It was a familiar story — allow explosive plays, but win the efficiency battle

NCAA Football: Ohio State at Penn State James Lang-USA TODAY Sports

What a game!

For the second year in a row, Ohio State completed an improbable fourth quarter comeback against Penn State. Just check this ESPN win probability chart with 8 minutes left:

After Penn State scored to go up 26-14 with only eight minutes left in the game, it seemed like those 12 points were nearly insurmountable. Up until that point, Ohio State had just two scoring drives in 14 possessions, and one of those successful drives started in the red zone thanks to a Miles Sanders’ fumble.

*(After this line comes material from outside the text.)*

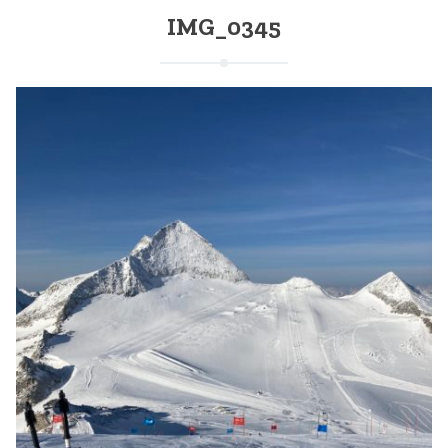
IMG_0345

But the Buckeyes’ offensive efficiency improved as the game wore on. At that point — with eight minutes left — Ohio State’s overall success rate was just 36.7 percent. But the Buckeyes averaged a 72.7 percent success rate with just three inefficient plays on their final two scoring drives to put the game away. The veteran receiving corps proved its worth with sure hands, great vision after the catch, and by breaking tackles against a tired Penn State defense.

Stats definitions

Here’s the full advanced stats glossary.

  • In the table below, points per trip scoring opportunity looks at the average points scored per scoring opportunity. Scoring opportunities are drives with a first down past the opponents’ 40-yard line.
  • Drive efficiency looks at the percentage of drives that were scoring opportunities.
  • Rushing opportunity rate is the percentage of runs that gained five or more yards.
  • Rushing stuff rate is the percentage of runs that were for no gain or a loss.
  • Explosive plays are those that gain 15 or more yards.
  • Success rate: A common Football Outsiders tool used to measure efficiency by determining whether every play of a given game was successful or not. 50 percent of necessary yardage on first down, 70 percent on second down, and 100 percent on third and fourth down.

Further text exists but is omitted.